Sentado à porta do quarteirão, ele vê dois rapazes passeando pela rua. Solta assobios. Os chama para dentro. Promete dinheiro por carícias. Saciado o desejo, não cumpre o que promete. É espancado até a morte.
O relato acima é real, aconteceu em 2013 e engrossa a minguada, mas significativa estatística de mortes violentas de homossexuais em Rio Branco. Diferente do que possa se acreditar, a maioria dos crimes contra homossexuais aqui, ou é motivada por roubos, ou é passional.
No Acre, não há registros oficiais de que crimes contra gays estejam sendo cometidos com conotações puramente homofóbicas, porque geralmente eles acontecem dentro de residências, a facadas ou a pauladas, por pessoas que, teoricamente, já tinham algum grau de intimidade com a vítima.
De acordo com a polícia, esse pode ter sido o caso do funcionário público Adriano Araújo Lima, encontrado morto a facadas, no último dia 5 deste mês, em um apartamento do bairro Cadeia Velha.
No Brasil, o documento mais atual sobre assassinatos de homossexuais é ainda de 2012, do Grupo Gay da Bahia (GGB). No relatório, o Acre aparece com nenhum registro, embora em Rio Branco, a Associação dos Homossexuais do Acre (Ahac) acompanhe alguns poucos inquéritos policiais de mortes, cuja motivação pode ter sido homofóbica.
Diz a CGB que no país, em 2012, foram registrados 338 assassinatos de gays, travestis e lésbicas. Isso significa que naquele ano, houve um assassinato a cada 26 horas, o que causou um aumento de 27% em relação ao ano anterior.
Numa de suas páginas nas redes sociais, o presidente da Ahac, Germano Marino, denuncia a forma covarde com que são tratados gays, lésbicas travestis e transexuais. Ele mencio-na nomes de casas noturnas e bares da Capital que eventualmente destilam atos preconceituosos contra essas pessoas.
“A gente é sim, todos os dias por uma coisa ou outra, discriminado (sic). Não adianta negar isso”, frisa Marino, um dos organizadores da Marcha Contra a Homofobia, que ocorre no próximo sábado, 17, na Capital.

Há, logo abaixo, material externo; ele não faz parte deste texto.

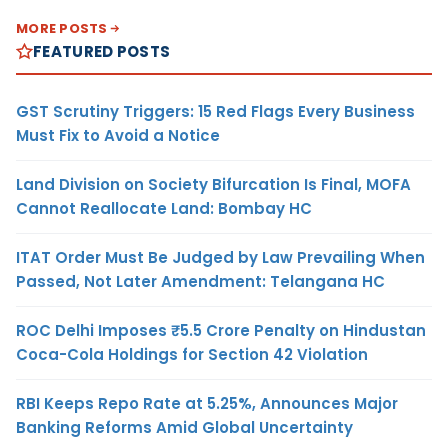
MORE POSTS
FEATURED POSTS
GST Scrutiny Triggers: 15 Red Flags Every Business
Must Fix to Avoid a Notice
Land Division on Society Bifurcation Is Final, MOFA
Cannot Reallocate Land: Bombay HC
ITAT Order Must Be Judged by Law Prevailing When
Passed, Not Later Amendment: Telangana HC
ROC Delhi Imposes ₹5.5 Crore Penalty on Hindustan
Coca-Cola Holdings for Section 42 Violation
RBI Keeps Repo Rate at 5.25%, Announces Major
Banking Reforms Amid Global Uncertainty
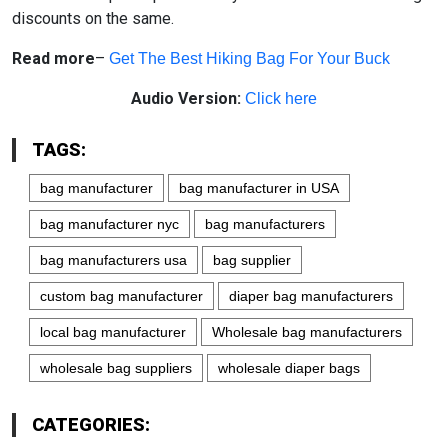
discounts on the same.
Read more
–
Get The Best Hiking Bag For Your Buck
Audio Version:
Click here
TAGS:
bag manufacturer
bag manufacturer in USA
bag manufacturer nyc
bag manufacturers
bag manufacturers usa
bag supplier
custom bag manufacturer
diaper bag manufacturers
local bag manufacturer
Wholesale bag manufacturers
wholesale bag suppliers
wholesale diaper bags
CATEGORIES:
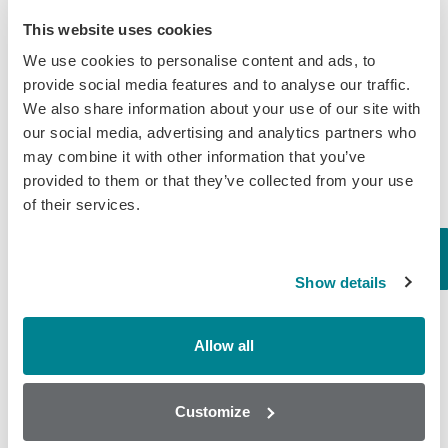
and acetylcholine in their bodies, so there have
This website uses cookies
been ongoing concerns about the pesticide’s
We use cookies to personalise content and ads, to
impact on human health.
provide social media features and to analyse our traffic.
We also share information about your use of our site with
our social media, advertising and analytics partners who
The Agency for Toxic Substances and Disease
may combine it with other information that you’ve
provided to them or that they’ve collected from your use
Registry (ATSDR)
explained,
“In people, short-
of their services.
term oral exposure (one day) to low (milligram)
levels of chlorpyrifos can cause dizziness,
fatigue, runny nose or eyes, salivation, nausea,
Show details
intestinal discomfort, sweating and changes in
heart rate. Short-term oral exposure to much
Allow all
higher (grams) levels of chlorpyrifos may cause
paralysis, seizures, loss of consciousness and
Customize
death.”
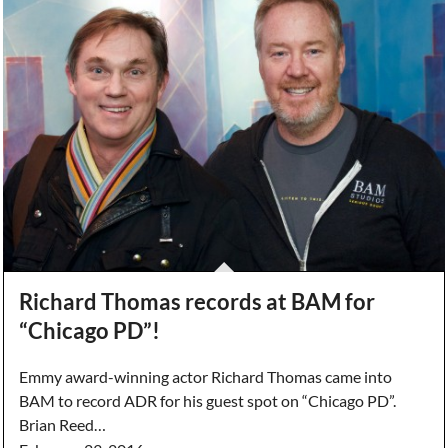
Richard Thomas records at BAM for
“Chicago PD”!
Emmy award-winning actor Richard Thomas came into
BAM to record ADR for his guest spot on “Chicago PD”.
Brian Reed…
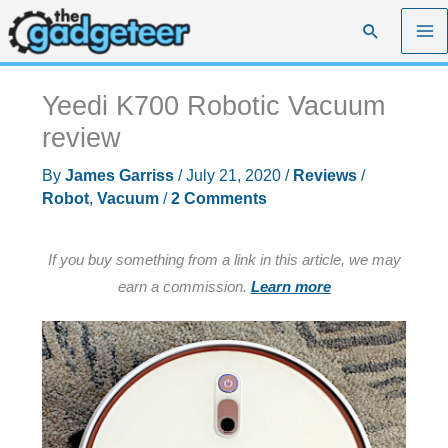
Skip
Search
to
content
Yeedi K700 Robotic Vacuum
review
By
James Garriss
/
July 21, 2020
/
Reviews
/
Robot
,
Vacuum
/
2 Comments
If you buy something from a link in this article, we may
earn a commission.
Learn more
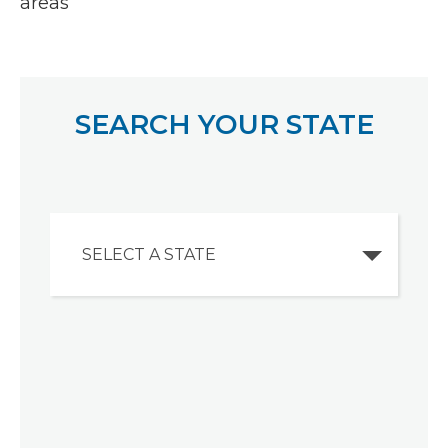
areas
SEARCH YOUR STATE
SELECT A STATE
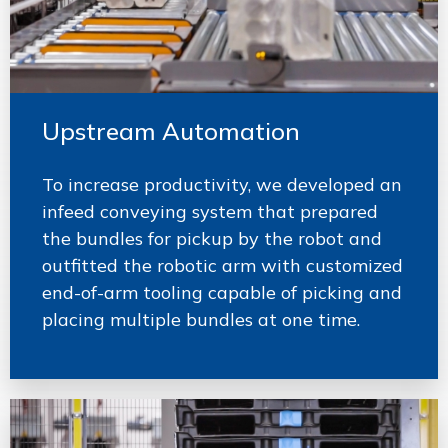
Upstream Automation
To increase productivity, we developed an
infeed conveying system that prepared
the bundles for pickup by the robot and
outfitted the robotic arm with customized
end-of-arm tooling capable of picking and
placing multiple bundles at one time.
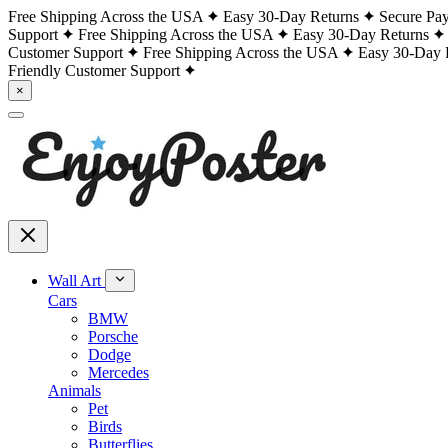
Free Shipping Across the USA
Easy 30-Day Returns
Secure Pa
Support
Free Shipping Across the USA
Easy 30-Day Returns
Customer Support
Free Shipping Across the USA
Easy 30-Day 
Friendly Customer Support
×
Wall Art
Cars
BMW
Porsche
Dodge
Mercedes
Animals
Pet
Birds
Butterflies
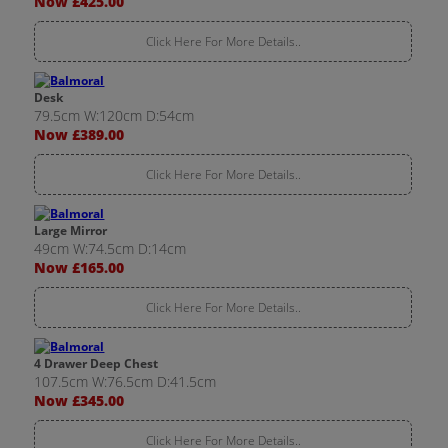
Now £425.00
Click Here For More Details..
Desk
79.5cm W:120cm D:54cm
Now £389.00
Click Here For More Details..
Large Mirror
49cm W:74.5cm D:14cm
Now £165.00
Click Here For More Details..
4 Drawer Deep Chest
107.5cm W:76.5cm D:41.5cm
Now £345.00
Click Here For More Details..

“Em Rio Branco, mulheres lésbicas são espancadas por seguranças (…) travestis e transexuais são agredidos na sua integridade humana, quando são proibidos de usar o banheiro feminino em balneários, e gays são avacalhados, xingados e torturados psicologicamente por suas famílias, na escola e na rua”, ressalta Germano Marino.
No entanto, a coisa fica mais terrível no momento em que a discriminação descamba para a agressão física e morte, que na sua maioria é brutal, dolorosa e covarde.
Banalização da vida
– Há uma vertente no Acre que não acredita que se vive uma onda de homofobia. Aliás, o Estado é considerado pela Secretaria Nacional de Direitos Humanos como um dos menos homofóbicos do país.
Como em todo o país, a sociedade daqui está permeada de brincadeiras preconceituosas sobre esses indivíduos, assim como também sobre traídos e negros.
Para Moisés Alencastro, presidente da recém-criada Comissão de Diversidade Sexual, da Ordem dos Advogados do Brasil, uma análise mais coerente revela que os últimos assassinatos contra gays, em Rio Branco, mostram que foram motivados por relacionamentos amorosos não correspondidos ou latrocínio.
“Caso como o de Adriano, com certeza, foi crime passional ou de latrocínio, pois crimes homofóbicos deixam vestígios muito mais evidentes”, afirma Alencastro, que há dois anos participou também da criação do Comitê Contra a Homofobia no Acre, ligado à Secretaria Nacional de Direitos Humanos. A entidade, no entanto, não evoluiu no Estado.
Ele admite que é preciso uma conscientização melhor sobre os riscos a que são submetidos quem mora sozinho ou com quem deseja se relacionar.
Uma das formas mais seguras seria a união estável, algo que ainda é considerado tabu até entre os próprios homossexuais.
Um ano após o Conselho Nacional de Justiça (CNJ) ter aprovado a Resolução número 175, que impede os cartórios brasileiros de se recusarem a converter uniões estáveis homoafetivas em casamento civil, apenas dois casamentos civis desse tipo foram celebrados no Acre. Foram mil deles em todo o país.
Para o conselheiro do CNJ, Guilherme Calmon, ”o baixo quórum de pedidos de casamentos homoafetivos está relacionado ao preconceito da população”.
“Essa é uma questão complexa. Estamos falando de uma sociedade muito heterogênea. Há pais que chegam a banir os filhos que assumem sua homossexualidade”, disse.